La Cour avait en effet considéré que l'emploi auquel il avait été affecté après reconnaissance de son aptitude par le médecin du travail, avait été exécuté pendant cinq ans sans réclamation et qu'ainsi cette modification ne pouvait être considérée comme abusive.

La Cour de cassation refuse de suivre le cheminement des juges d'appel et rappelle qu'une modification du contrat de travail doit avoir été expressément acceptée par le salarié pour lui être opposable et que la mesure constituait donc un déclassement.

jeudi, janvier 19 2012

CRP - CSP et calendrier de la notification du motif économique

Cour de cassation - chambre sociale - 30 novembre 2011

Cet arrêt vient préciser en détail les conséquences à tirer de sa jurisprudence antérieure exigeant qu'un document énonçant le motif économique du licenciement soit notifié au salarié concomitament à son acceptation de la CRP. Bien que la CRP ait désormais été remplacée par le CSP (Contrat de sécurisation professionnelle) la solution devrait être maintenue.

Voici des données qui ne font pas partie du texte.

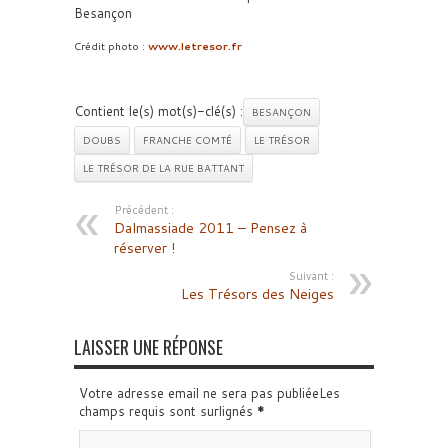
Besançon
Crédit photo :
www.letresor.fr
Contient le(s) mot(s)-clé(s) :
BESANÇON
DOUBS
FRANCHE COMTÉ
LE TRÉSOR
LE TRÉSOR DE LA RUE BATTANT
Précédent :
Dalmassiade 2011 – Pensez à
réserver !
Suivant :
Les Trésors des Neiges
LAISSER UNE RÉPONSE
Votre adresse email ne sera pas publiéeLes
champs requis sont surlignés
*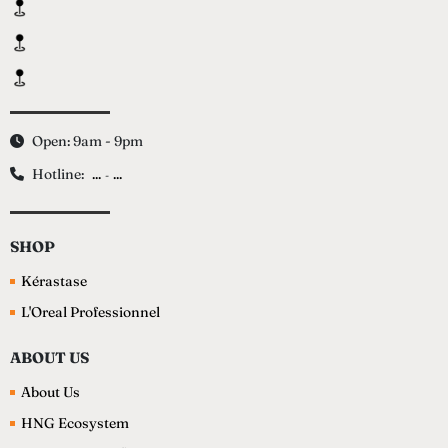
Open: 9am - 9pm
Hotline:
...
...
-
SHOP
Kérastase
L'Oreal Professionnel
ABOUT US
About Us
HNG Ecosystem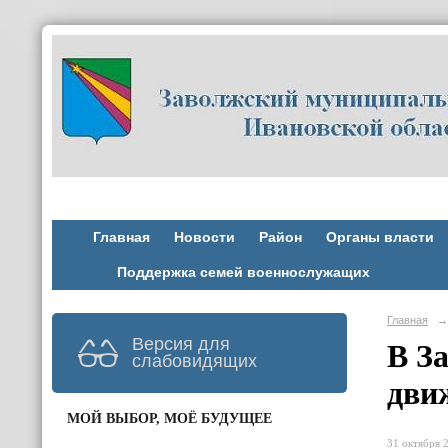
Главная
Новости
Район
Органы власти
Поддержка семей военнослужащих
Главная
→
Версия для
В З
слабовидящих
дви
МОЙ ВЫБОР, МОЁ БУДУЩЕЕ
31 октября 2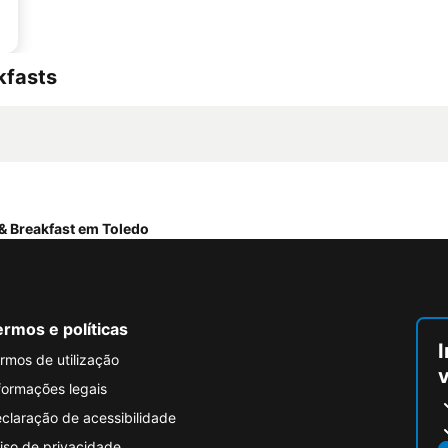
kfasts
& Breakfast em Toledo
rmos e políticas
I
rmos de utilização
formações legais
claração de acessibilidade
iso de privacidade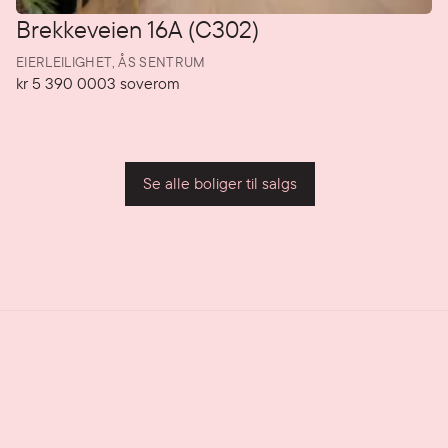
Brekkeveien 16A (C302)
EIERLEILIGHET,
ÅS SENTRUM
kr 5 390 000
3
soverom
Pris
Soverom
P
Se alle boliger til salgs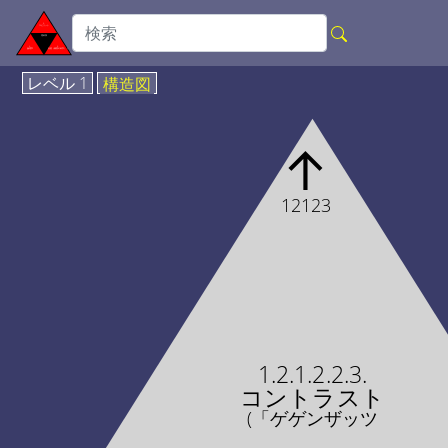
レベル 1
構造図
↑
12123
1.2.1.2.2.3.
コントラスト
(「ゲゲンザッツ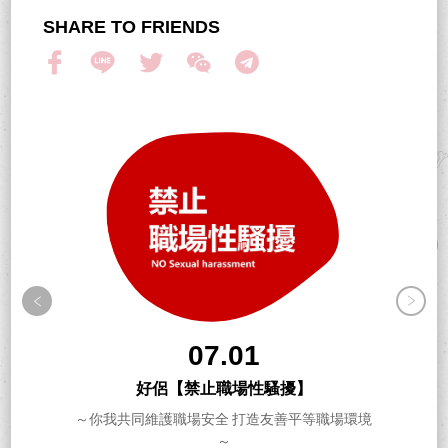
SHARE TO FRIENDS
07.01
好侶【禁止職場性騷擾】
～你我共同維護職場安全 打造友善平等職場環境
～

En premier lieu, la Cour énonce que dans ce cas, la notification du motif doit intervenir soit au moment de la remise du document d'information sur la CRP, soit dans le courrier adressé en l'absence de réponse après expiration du délai, soit, lorsque cela n'est pas possible, dans tout autre document devant être remis au plus tard au moment de l'acceptation de la CRP.

Dans un second temps, la Cour profite de l'occasion pour préciser que la priorité de réembauchage s'applique également aux salariés ayant adhéré à la CRP et que l'employeur est tenu d'en informer le salarié.

lundi, janvier 17 2011

Conséquences de la rétractation d'une promesse d'embauche

Cour de cassation - chambre sociale - 15 décembre 2010

Dans cet arrêt la Cour de cassation rappelle qu'une promesse d'embauche ferme et définitive, qui contient la nature de l'emploi proposé, la rémunération, la date et le lieu d'entrée en fonction, vaut contrat de travail et ne peut être rétractée, et ce indépendamment de son acceptation par le futur salarié.

La rétractation de cette promesse entraîne les mêmes conséquences qu'un licenciement sans cause réelle et sérieuse.

La jurisprudence de la Cour évolue ainsi permettant au candidat d'être indemnisé, non seulement du préjudice subi à raison de la rupture, mais également à hauteur du préavis dû pour une ancienneté inférieure à six mois.